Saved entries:
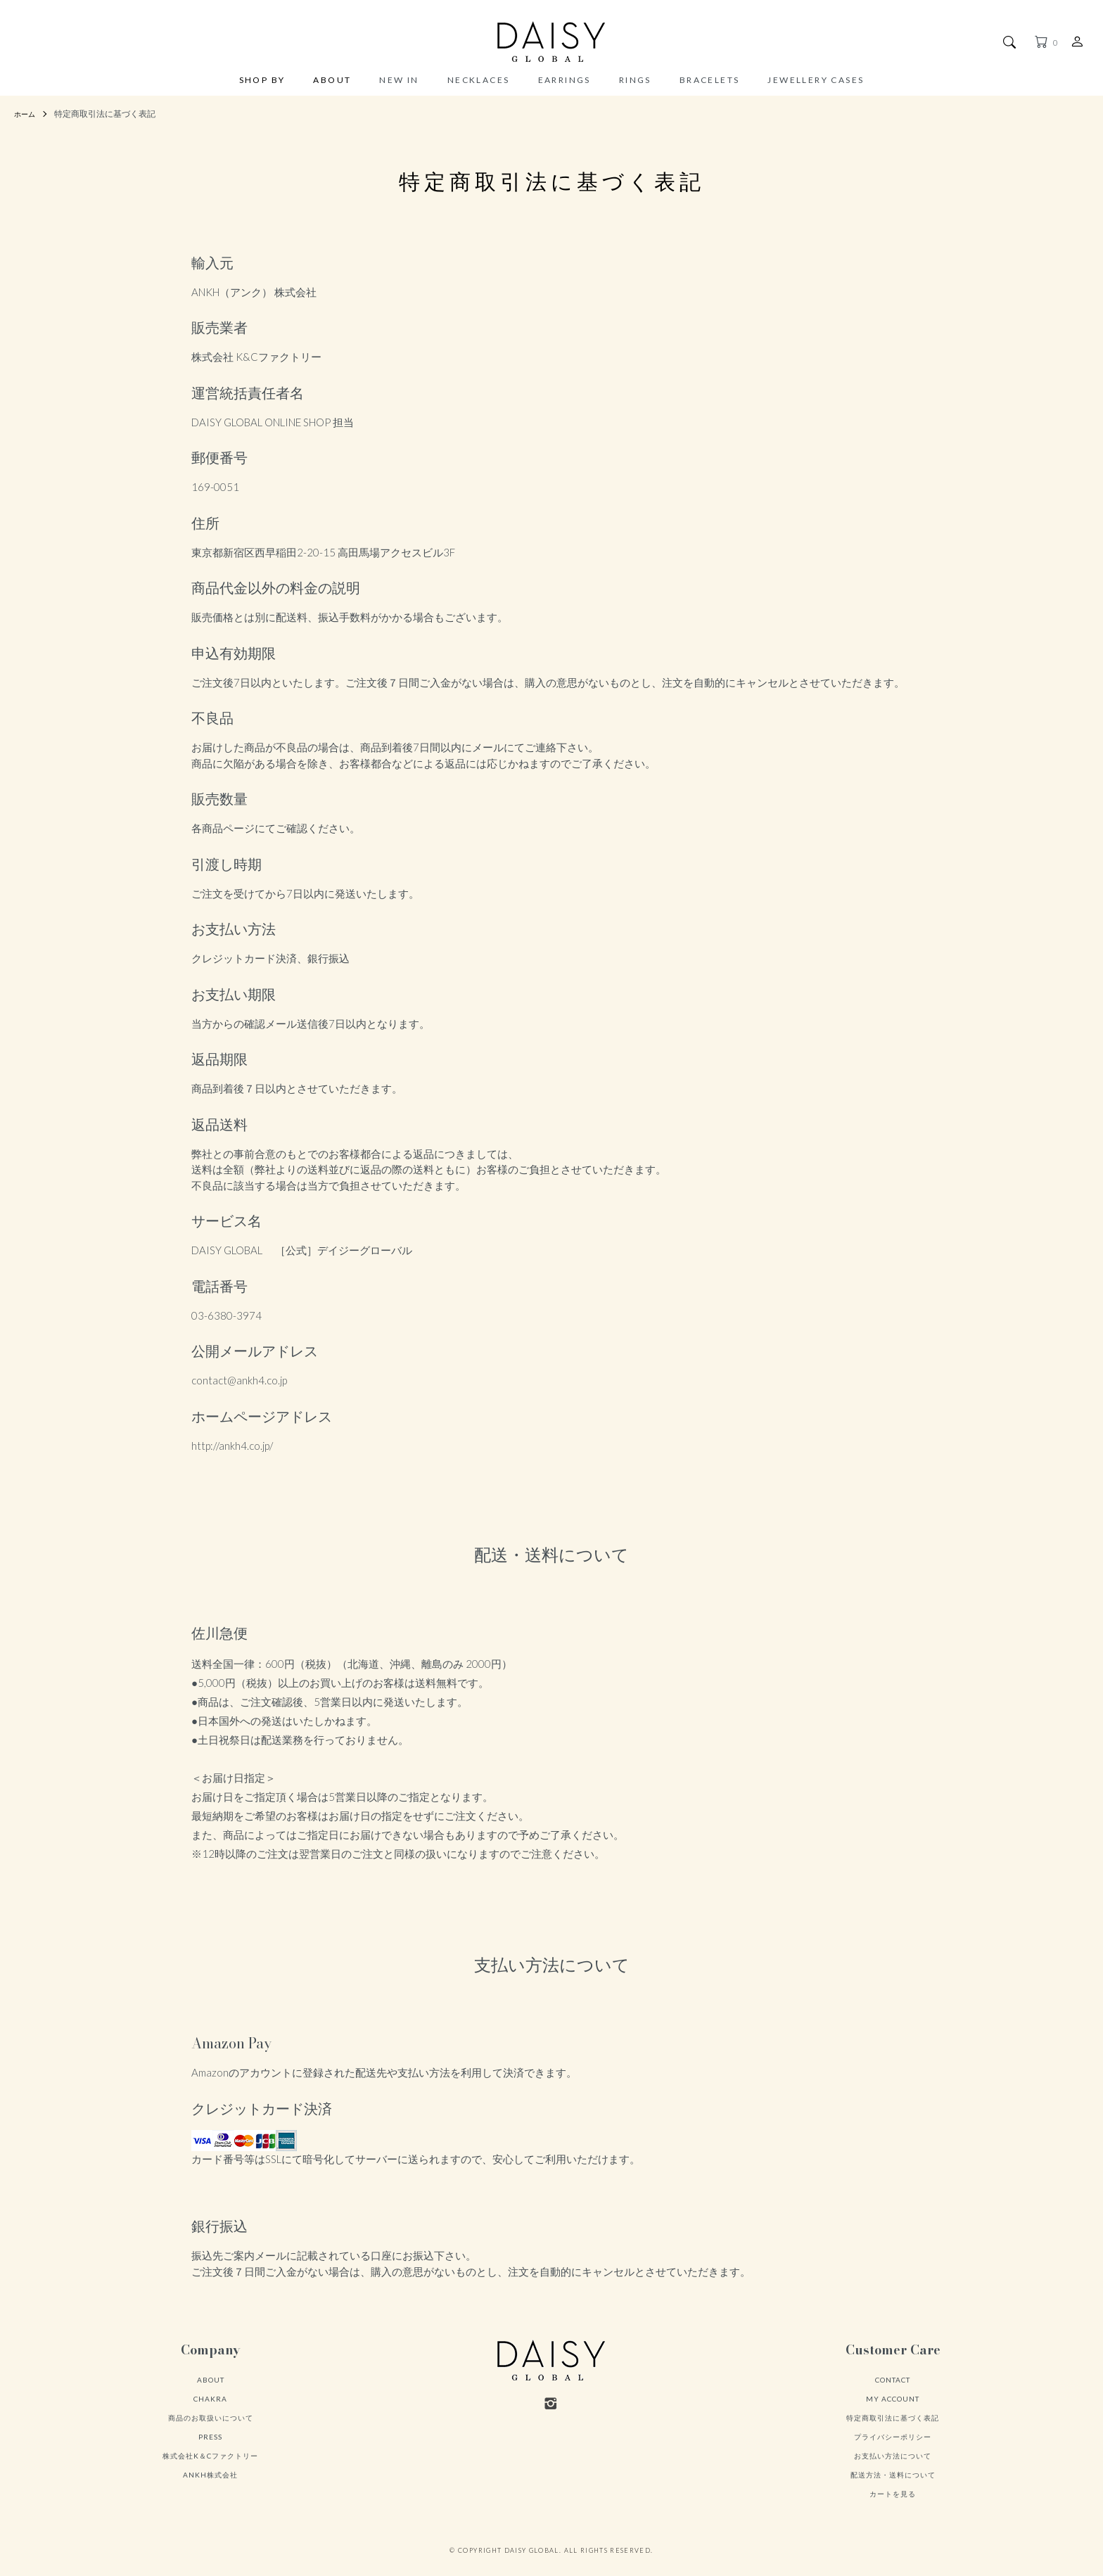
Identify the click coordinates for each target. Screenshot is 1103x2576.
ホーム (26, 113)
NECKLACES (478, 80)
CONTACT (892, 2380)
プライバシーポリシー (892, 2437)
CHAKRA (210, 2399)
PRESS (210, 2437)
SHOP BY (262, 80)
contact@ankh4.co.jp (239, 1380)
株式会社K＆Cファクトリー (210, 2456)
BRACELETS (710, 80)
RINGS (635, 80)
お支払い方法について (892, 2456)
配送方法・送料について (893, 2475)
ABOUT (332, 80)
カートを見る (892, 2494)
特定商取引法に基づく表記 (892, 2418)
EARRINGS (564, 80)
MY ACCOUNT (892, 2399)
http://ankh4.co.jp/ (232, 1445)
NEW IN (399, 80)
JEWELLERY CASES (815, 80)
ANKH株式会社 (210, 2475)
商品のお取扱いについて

# EXERCISE
Leave the pictures out, and restate exactly the lines from the start of the records through the one that contains "ABOUT (332, 80)".

# SOLUTION
Identify the click coordinates for each target. Screenshot is 1103x2576.
ホーム (26, 113)
NECKLACES (478, 80)
CONTACT (892, 2380)
プライバシーポリシー (892, 2437)
CHAKRA (210, 2399)
PRESS (210, 2437)
SHOP BY (262, 80)
contact@ankh4.co.jp (239, 1380)
株式会社K＆Cファクトリー (210, 2456)
BRACELETS (710, 80)
RINGS (635, 80)
お支払い方法について (892, 2456)
配送方法・送料について (893, 2475)
ABOUT (332, 80)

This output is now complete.